Lynparza ( Olaparib ) has been approved in the European Union ( EU ) for patients with metastatic castration-resistant prostate cancer ( mCRPC ) with breast cancer susceptibility gene 1/2 ( BRCA1/2 ) mutations, a subpopulation of homologous recombination repair ( HRR ) gene mutations.
Prostate cancer is the second-most common type of cancer in men, with an estimated 1.3 million patients diagnosed worldwide in 2018. Approximately 12% of men with mCRPC have a BRCA mutation.
The approval by the European Commission was based on a subgroup analysis of the PROfound phase III trial which showed Olaparib demonstrated a substantial improvement in radiographic progression-free survival ( rPFS ) and overall survival ( OS ) versus Enzalutamide or Abiraterone in men with BRCA1/2 mutations.
Lynparza is the first and only PARP inhibitor approved in the EU in biomarker-selected advanced prostate cancer.
The subgroup analysis from the PROfound trial showed Lynparza reduced the risk of disease progression or death by 78% ( based on a hazard ratio [HR ] of 0.22, 95% confidence interval [ CI ], 0.15-0.32; nominal p less than 0.0001 ) and improved rPFS to a median of 9.8 months versus 3.0 with Enzalutamide or Abiraterone in men with mCRPC with BRCA1/2 mutations.

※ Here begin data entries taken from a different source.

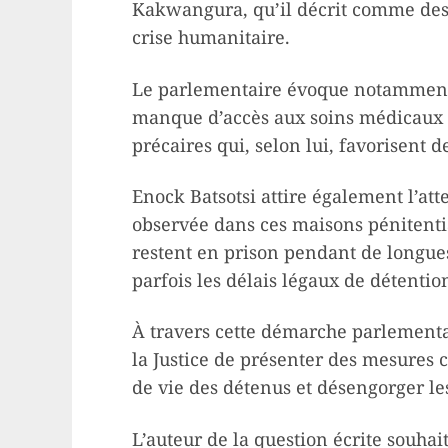
Kakwangura, qu’il décrit comme des
crise humanitaire.
Le parlementaire évoque notamment l
manque d’accès aux soins médicaux 
précaires qui, selon lui, favorisent 
Enock Batsotsi attire également l’att
observée dans ces maisons pénitentia
restent en prison pendant de longue
parfois les délais légaux de détentio
À travers cette démarche parlementa
la Justice de présenter des mesures 
de vie des détenus et désengorger le
L’auteur de la question écrite souhai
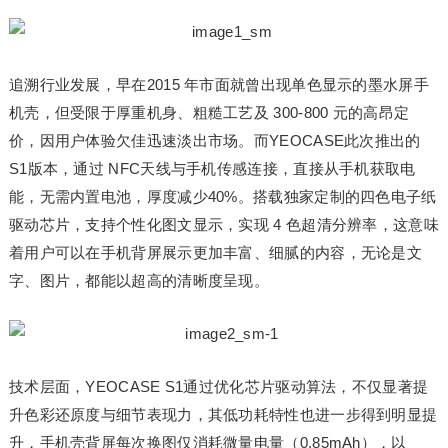
追溯行业发展，早在2015 年市面就曾出现单色显示的墨水屏手
机壳，但受限于厚重机身、粗糙工艺及 300-800 元的高昂定
价，因用户体验欠佳迅速淡出市场。而YEOCASE此次推出的
S1版本，通过 NFC天线与手机传感连接，直接从手机获取电
能，无需内置电池，厚度减少40%。搭载独家定制的四色电子纸
驱动芯片，支持个性化图文显示，实现 4 色超清分辨率，这意味
着用户可以在手机背屏展示更加丰富、细腻的内容，无论是文
字、图片，都能以超高的清晰度呈现。
技术层面，YEOCASE S1通过优化芯片驱动算法，不仅显著提
升色彩还原度与细节表现力，其低功耗特性也进一步得到明显提
升，手机壳背屏每次换图仅消耗微量电量（0.85mAh），以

Olaparib reduced the risk of death by 37% ( based on a HR of 0.63, 95% CI 0.42-0.95 ) with median overall survival of 20.1 months versus 14.4 with Enzalutamide or Abiraterone.

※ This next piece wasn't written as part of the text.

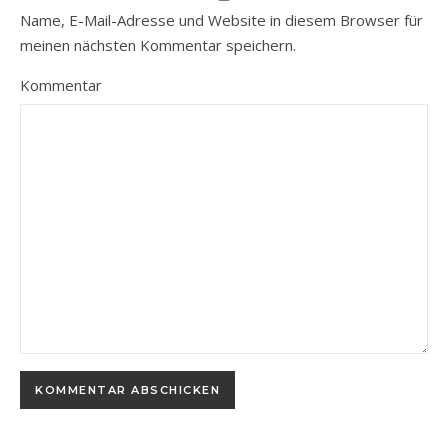
Name, E-Mail-Adresse und Website in diesem Browser für
meinen nächsten Kommentar speichern.
Kommentar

The primary results and overall survival results from the PROfound trial were published in The New England Journal of Medicine ( NEJM ) earlier this year.
The full EU approved indication for Lynparza is for the treatment of adult patients with mCRPC and BRCA1/2 mutations ( germline and/or somatic ) who have progressed following prior therapy that included a new hormonal agent.

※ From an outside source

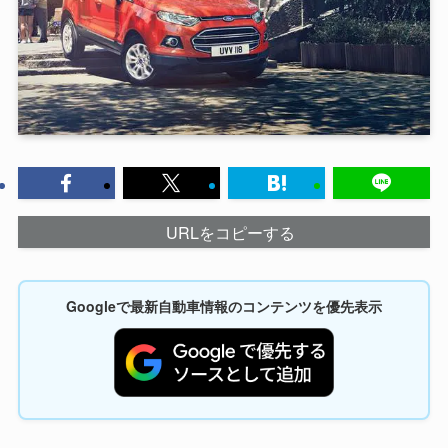
URLをコピーする
Googleで最新自動車情報のコンテンツを優先表示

Prostate cancer is often driven by male sex hormones called androgens, including testosterone. In patients with mCRPC, prostate cancer grows and spreads to other parts of the body despite the use of androgen-deprivation therapy to block the action of male sex hormones.
Approximately 10-20% of men with advanced prostate cancer will develop CRPC within five years, and at least 84% of these men will have metastases at the time of CRPC diagnosis. Of men with no metastases at CRPC diagnosis, 33% are likely to develop metastases within two years.
Despite advances in treatment for men with mCRPC, five-year survival is low and extending survival remains a key treatment goal.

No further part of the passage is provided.